====== Provided records

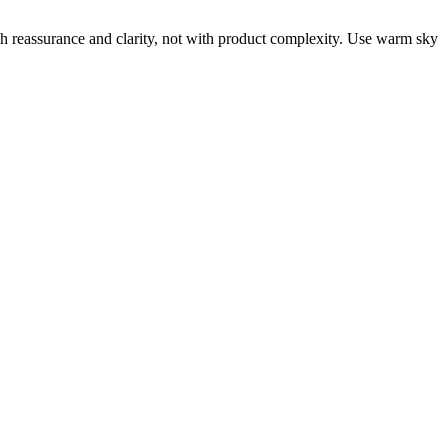
th reassurance and clarity, not with product complexity. Use warm sky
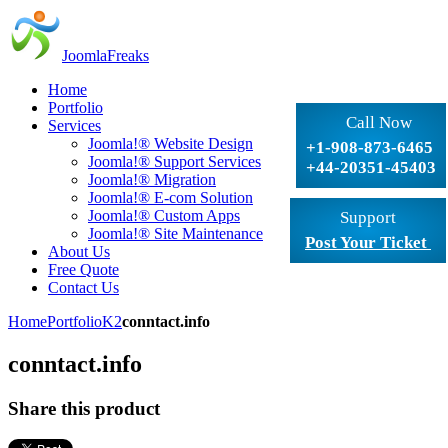
JoomlaFreaks
Home
Portfolio
Call Now
Services
Joomla!® Website Design
+1-908-873-6465
Joomla!® Support Services
+44-20351-45403
Joomla!® Migration
Joomla!® E-com Solution
Joomla!® Custom Apps
Support
Joomla!® Site Maintenance
Post Your Ticket
About Us
Free Quote
Contact Us
Home
Portfolio
K2
conntact.info
conntact.info
Share this product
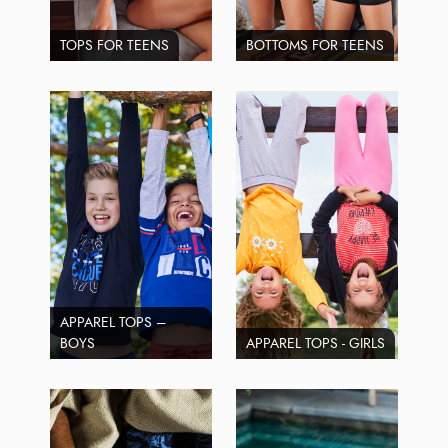
TOPS FOR TEENS
BOTTOMS FOR TEENS
APPAREL TOPS –
BOYS
APPAREL TOPS - GIRLS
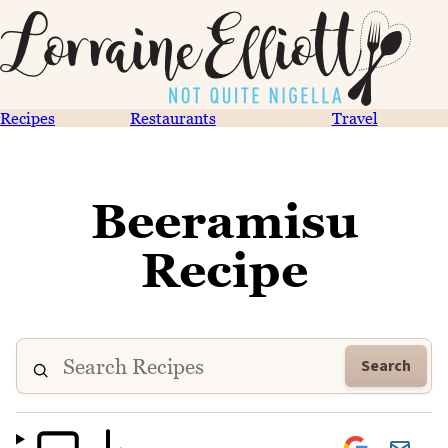
Recipes
Restaurants
Travel
Beeramisu
Recipe
Search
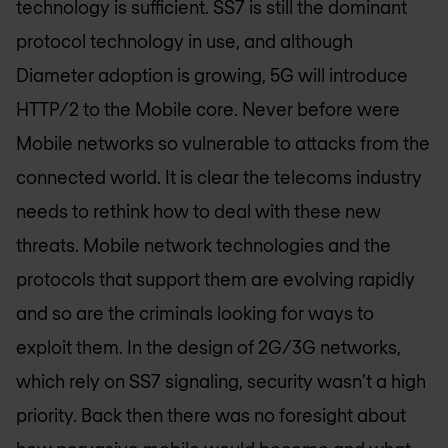
technology is sufficient. SS7 is still the dominant
protocol technology in use, and although
Diameter adoption is growing, 5G will introduce
HTTP/2 to the Mobile core. Never before were
Mobile networks so vulnerable to attacks from the
connected world. It is clear the telecoms industry
needs to rethink how to deal with these new
threats. Mobile network technologies and the
protocols that support them are evolving rapidly
and so are the criminals looking for ways to
exploit them. In the design of 2G/3G networks,
which rely on SS7 signaling, security wasn’t a high
priority. Back then there was no foresight about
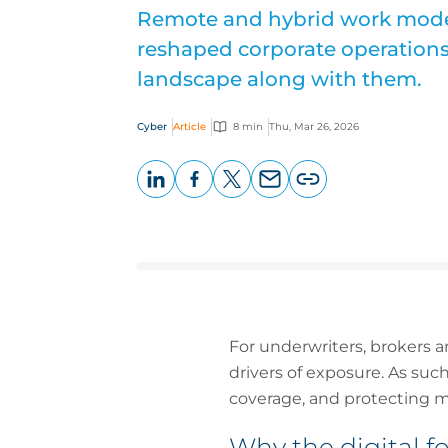
Remote and hybrid work mode
reshaped corporate operations 
landscape along with them.
Cyber
Article
8 min
Thu, Mar 26, 2026
LinkedIn
Facebook
X
Email
Copy
page
URL
For underwriters, brokers a
drivers of exposure. As such
coverage, and protecting m
Why the digital f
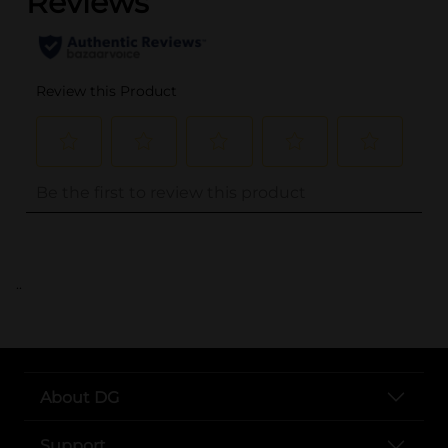
..
About DG
Support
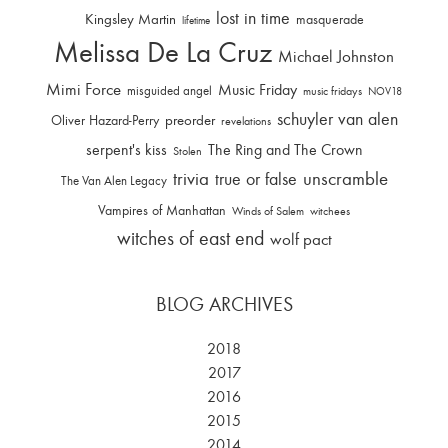
lost in time
Kingsley Martin
masquerade
lifetime
Melissa De La Cruz
Michael Johnston
Mimi Force
Music Friday
misguided angel
music fridays
NOV18
schuyler van alen
Oliver Hazard-Perry
preorder
revelations
serpent's kiss
The Ring and The Crown
Stolen
trivia
unscramble
true or false
The Van Alen Legacy
Vampires of Manhattan
Winds of Salem
witchees
witches of east end
wolf pact
BLOG ARCHIVES
2018
2017
2016
2015
2014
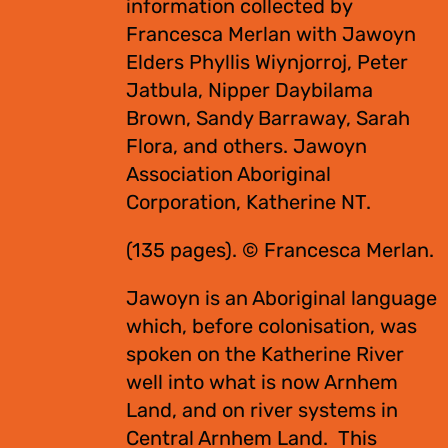
information collected by
Francesca Merlan with Jawoyn
Elders Phyllis Wiynjorroj, Peter
Jatbula, Nipper Daybilama
Brown, Sandy Barraway, Sarah
Flora, and others. Jawoyn
Association Aboriginal
Corporation, Katherine NT.
(135 pages). © Francesca Merlan.
Jawoyn is an Aboriginal language
which, before colonisation, was
spoken on the Katherine River
well into what is now Arnhem
Land, and on river systems in
Central Arnhem Land. This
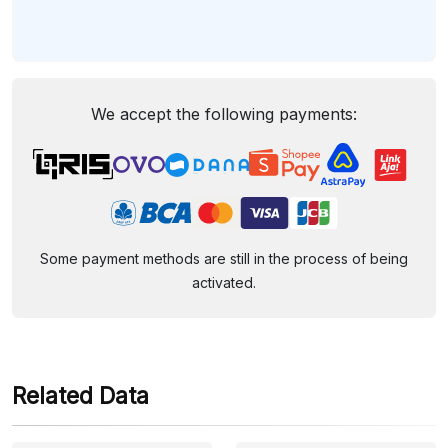
We accept the following payments:
Some payment methods are still in the process of being
activated.
Related Data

============

Return the lines of the data above in full and exactly, with no pictures.

__Exercise solution__
th reassurance and clarity, not with product complexity. Use warm sky
JoomlaFreaks
Home
Portfolio
Call Now
Services
Joomla!® Website Design
+1-908-873-6465
Joomla!® Support Services
+44-20351-45403
Joomla!® Migration
Joomla!® E-com Solution
Joomla!® Custom Apps
Support
Joomla!® Site Maintenance
Post Your Ticket
About Us
Free Quote
Contact Us
Home
Portfolio
K2
conntact.info
conntact.info
Share this product
TOPS FOR TEENS
BOTTOMS FOR TEENS
APPAREL TOPS –
BOYS
APPAREL TOPS - GIRLS
Recipes
Restaurants
Travel
Beeramisu
Recipe
Search
technology is sufficient. SS7 is still the dominant
protocol technology in use, and although
Diameter adoption is growing, 5G will introduce
HTTP/2 to the Mobile core. Never before were
Mobile networks so vulnerable to attacks from the
connected world. It is clear the telecoms industry
needs to rethink how to deal with these new
threats. Mobile network technologies and the
protocols that support them are evolving rapidly
and so are the criminals looking for ways to
exploit them. In the design of 2G/3G networks,
which rely on SS7 signaling, security wasn’t a high
priority. Back then there was no foresight about
Remote and hybrid work mode
reshaped corporate operations 
landscape along with them.
Cyber
Article
8 min
Thu, Mar 26, 2026
LinkedIn
Facebook
X
Email
Copy
page
URL
For underwriters, brokers a
drivers of exposure. As such
coverage, and protecting m
Why the digital f
..
About DG
Support
lost in time
Kingsley Martin
masquerade
lifetime
Melissa De La Cruz
Michael Johnston
Mimi Force
Music Friday
misguided angel
music fridays
NOV18
schuyler van alen
Oliver Hazard-Perry
preorder
revelations
serpent's kiss
The Ring and The Crown
Stolen
trivia
unscramble
true or false
The Van Alen Legacy
Vampires of Manhattan
Winds of Salem
witchees
witches of east end
wolf pact
BLOG ARCHIVES
2018
2017
2016
2015
2014
information collected by
Francesca Merlan with Jawoyn
Elders Phyllis Wiynjorroj, Peter
Jatbula, Nipper Daybilama
Brown, Sandy Barraway, Sarah
Flora, and others. Jawoyn
Association Aboriginal
Corporation, Katherine NT.
(135 pages). © Francesca Merlan.
Jawoyn is an Aboriginal language
which, before colonisation, was
spoken on the Katherine River
well into what is now Arnhem
Land, and on river systems in
Central Arnhem Land. This
We accept the following payments:
Some payment methods are still in the process of being
activated.
Related Data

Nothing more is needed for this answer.